Presented By O'Reilly and Cloudera
Make Data Work
March 28–29, 2016: Training
March 29–31, 2016: Conference
San Jose, CA

Leveraging Spark to analyze billions of user actions to reveal hidden fraudsters

Yinglian Xie (DataVisor)
4:20pm–5:00pm Wednesday, 03/30/2016

Location: LL21 B
Tags: real-time
Average rating: **...
(2.88, 8 ratings)

Prerequisite knowledge

Attendees should have a general understanding of big data technologies, including Spark. Security and online fraud detection domain expertise is not required.


Today’s consumer-facing websites and mobile apps are measured by the size and growth of their user account base, as users are both contributors of content and a channel for monetization. Despite being the backbone of online services, these user accounts are also their Achilles heel. Well-organized crime rings have created millions of fake user accounts to hide among billions of benign users, and they are waging a variety of large-scale attacks to exploit these services for financial gain.

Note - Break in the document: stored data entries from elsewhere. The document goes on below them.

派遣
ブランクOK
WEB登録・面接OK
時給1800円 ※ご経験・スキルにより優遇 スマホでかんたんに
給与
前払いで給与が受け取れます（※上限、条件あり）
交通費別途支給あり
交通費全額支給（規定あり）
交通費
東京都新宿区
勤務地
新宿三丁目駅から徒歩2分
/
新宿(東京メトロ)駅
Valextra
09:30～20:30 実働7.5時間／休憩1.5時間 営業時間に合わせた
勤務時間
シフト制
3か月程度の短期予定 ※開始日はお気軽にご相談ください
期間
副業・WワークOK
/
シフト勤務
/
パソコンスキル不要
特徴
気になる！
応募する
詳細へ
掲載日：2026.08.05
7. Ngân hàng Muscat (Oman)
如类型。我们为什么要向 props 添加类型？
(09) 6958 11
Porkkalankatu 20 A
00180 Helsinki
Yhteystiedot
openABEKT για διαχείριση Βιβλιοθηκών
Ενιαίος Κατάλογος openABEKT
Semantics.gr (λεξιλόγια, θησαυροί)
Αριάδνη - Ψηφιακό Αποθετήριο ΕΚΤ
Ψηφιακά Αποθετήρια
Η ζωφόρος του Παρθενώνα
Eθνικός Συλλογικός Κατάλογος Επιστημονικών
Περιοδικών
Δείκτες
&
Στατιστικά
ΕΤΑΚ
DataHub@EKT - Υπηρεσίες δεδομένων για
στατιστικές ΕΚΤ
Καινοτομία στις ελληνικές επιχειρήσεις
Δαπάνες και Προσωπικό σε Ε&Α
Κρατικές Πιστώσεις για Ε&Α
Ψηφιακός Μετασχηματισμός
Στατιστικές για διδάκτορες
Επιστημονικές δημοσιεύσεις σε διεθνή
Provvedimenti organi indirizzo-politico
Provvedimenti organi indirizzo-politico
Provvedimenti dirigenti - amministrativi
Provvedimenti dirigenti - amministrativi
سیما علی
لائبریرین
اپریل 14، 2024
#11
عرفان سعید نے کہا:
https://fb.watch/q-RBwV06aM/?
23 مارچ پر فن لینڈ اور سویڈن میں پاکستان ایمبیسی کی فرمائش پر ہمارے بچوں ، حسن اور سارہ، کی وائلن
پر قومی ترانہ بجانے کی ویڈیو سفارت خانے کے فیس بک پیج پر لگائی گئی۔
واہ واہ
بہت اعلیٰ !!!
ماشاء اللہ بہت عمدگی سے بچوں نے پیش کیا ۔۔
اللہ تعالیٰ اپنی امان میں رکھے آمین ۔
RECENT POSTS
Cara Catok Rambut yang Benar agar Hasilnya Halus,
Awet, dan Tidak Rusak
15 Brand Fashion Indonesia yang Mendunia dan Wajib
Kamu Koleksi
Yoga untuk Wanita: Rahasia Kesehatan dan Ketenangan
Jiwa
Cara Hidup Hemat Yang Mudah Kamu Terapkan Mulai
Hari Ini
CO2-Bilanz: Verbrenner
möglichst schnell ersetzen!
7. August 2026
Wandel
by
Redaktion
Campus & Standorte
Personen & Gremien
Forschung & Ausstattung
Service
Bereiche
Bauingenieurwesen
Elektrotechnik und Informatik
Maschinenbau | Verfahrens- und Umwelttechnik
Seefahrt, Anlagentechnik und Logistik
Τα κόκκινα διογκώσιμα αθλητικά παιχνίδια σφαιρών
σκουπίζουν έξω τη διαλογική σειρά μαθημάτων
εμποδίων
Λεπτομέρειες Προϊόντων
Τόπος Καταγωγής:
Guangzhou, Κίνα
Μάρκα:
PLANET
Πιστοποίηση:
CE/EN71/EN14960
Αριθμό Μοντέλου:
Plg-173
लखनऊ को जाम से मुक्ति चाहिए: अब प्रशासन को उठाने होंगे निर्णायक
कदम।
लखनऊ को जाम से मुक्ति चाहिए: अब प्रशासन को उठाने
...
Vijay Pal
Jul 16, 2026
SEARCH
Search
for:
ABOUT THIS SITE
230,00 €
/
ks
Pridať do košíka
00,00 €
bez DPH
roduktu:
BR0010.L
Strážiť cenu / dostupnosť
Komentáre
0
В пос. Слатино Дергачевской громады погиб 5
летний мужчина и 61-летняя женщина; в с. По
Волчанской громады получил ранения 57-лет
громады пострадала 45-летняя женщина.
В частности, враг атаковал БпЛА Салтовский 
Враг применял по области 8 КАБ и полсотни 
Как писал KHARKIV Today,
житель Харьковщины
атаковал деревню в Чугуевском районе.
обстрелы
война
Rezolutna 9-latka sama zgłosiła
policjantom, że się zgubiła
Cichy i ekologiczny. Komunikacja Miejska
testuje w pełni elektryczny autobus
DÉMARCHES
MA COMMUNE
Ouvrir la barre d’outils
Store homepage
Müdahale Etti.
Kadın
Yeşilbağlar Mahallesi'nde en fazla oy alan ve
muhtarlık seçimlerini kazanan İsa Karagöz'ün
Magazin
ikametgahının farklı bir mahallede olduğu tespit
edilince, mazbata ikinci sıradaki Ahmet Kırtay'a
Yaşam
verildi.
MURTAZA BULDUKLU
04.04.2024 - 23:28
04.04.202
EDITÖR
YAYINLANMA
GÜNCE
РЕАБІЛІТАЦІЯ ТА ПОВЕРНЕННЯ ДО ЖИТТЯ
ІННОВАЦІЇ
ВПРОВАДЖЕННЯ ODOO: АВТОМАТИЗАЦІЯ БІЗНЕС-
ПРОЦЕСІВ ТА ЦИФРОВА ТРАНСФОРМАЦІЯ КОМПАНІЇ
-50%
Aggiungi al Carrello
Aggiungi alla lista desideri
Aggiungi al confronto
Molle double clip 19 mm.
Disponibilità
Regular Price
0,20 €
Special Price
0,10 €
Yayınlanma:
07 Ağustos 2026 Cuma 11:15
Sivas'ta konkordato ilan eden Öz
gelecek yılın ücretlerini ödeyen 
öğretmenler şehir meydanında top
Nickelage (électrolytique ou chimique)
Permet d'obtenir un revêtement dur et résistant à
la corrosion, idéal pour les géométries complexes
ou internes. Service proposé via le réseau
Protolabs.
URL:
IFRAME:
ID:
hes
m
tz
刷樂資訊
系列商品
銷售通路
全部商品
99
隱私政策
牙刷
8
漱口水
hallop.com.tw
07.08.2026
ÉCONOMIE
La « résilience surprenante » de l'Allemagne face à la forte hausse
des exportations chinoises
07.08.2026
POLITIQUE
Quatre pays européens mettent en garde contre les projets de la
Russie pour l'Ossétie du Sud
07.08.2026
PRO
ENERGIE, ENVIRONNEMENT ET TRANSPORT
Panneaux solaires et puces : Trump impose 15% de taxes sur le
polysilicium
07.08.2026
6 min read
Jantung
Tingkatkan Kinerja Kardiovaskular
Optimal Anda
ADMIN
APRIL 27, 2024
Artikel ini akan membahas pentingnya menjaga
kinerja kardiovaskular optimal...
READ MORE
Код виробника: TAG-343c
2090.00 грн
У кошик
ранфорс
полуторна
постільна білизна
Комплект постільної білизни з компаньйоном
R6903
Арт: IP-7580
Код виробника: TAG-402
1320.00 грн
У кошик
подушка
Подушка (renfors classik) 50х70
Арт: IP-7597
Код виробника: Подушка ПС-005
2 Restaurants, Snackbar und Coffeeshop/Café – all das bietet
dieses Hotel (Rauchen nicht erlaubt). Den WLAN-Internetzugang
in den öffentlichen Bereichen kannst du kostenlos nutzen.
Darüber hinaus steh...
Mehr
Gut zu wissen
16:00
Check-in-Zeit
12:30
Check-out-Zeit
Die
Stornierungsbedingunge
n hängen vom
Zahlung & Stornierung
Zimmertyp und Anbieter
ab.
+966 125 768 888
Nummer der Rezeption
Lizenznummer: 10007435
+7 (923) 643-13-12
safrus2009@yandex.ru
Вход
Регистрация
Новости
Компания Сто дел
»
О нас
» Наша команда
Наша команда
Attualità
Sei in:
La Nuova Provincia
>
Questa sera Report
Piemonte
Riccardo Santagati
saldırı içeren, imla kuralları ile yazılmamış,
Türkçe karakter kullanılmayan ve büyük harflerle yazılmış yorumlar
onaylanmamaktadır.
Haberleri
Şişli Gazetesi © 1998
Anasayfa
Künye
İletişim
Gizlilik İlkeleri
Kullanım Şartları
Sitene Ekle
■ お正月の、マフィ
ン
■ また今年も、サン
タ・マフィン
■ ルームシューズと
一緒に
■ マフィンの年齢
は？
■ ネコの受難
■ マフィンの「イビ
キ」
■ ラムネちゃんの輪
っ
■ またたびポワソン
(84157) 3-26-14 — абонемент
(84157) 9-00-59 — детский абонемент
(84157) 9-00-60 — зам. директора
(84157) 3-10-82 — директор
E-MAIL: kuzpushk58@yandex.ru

Yinglian Xie describes the anatomy of modern online services and the sophisticated attack techniques that have been used across a number of services, including social networking, gaming, financial, ecommerce, and other vertical markets. Yinglian demonstrates how these types of attacks can be detected and mitigated by leveraging Spark-based big data security analytics.

Topics include:

  • Real-life case studies that describe the anatomy of modern attacks and the damage they inflict on a variety of consumer-facing online services
  • How cyber criminals evade traditional security solutions and why traditional rule-based and ML-based security solutions are inadequate
  • The Spark-based big data technologies that can detect “sleeper cells” in the early incubation stage of an attack and stop these threats before any damage is done
Photo of Yinglian Xie

Yinglian Xie


Yinglian Xie is the CEO and cofounder of DataVisor, a startup in the area of big data analytics for security. Yinglian has been working in the area of internet security and privacy for over 10 years and has helped improve the security of billions of online users. Her work combines parallel-computing techniques, algorithms for mining large datasets, and security-domain knowledge into new solutions that prevent and combat a wide variety of attacks targeting consumer-facing online services. Prior to DataVisor, Yinglian was a senior researcher at Microsoft Research Silicon Valley, where she shipped a series of new techniques in production. She has been widely published in top conferences and served on the committees of many of them. Yinglian holds a PhD in computer science from Carnegie Mellon University.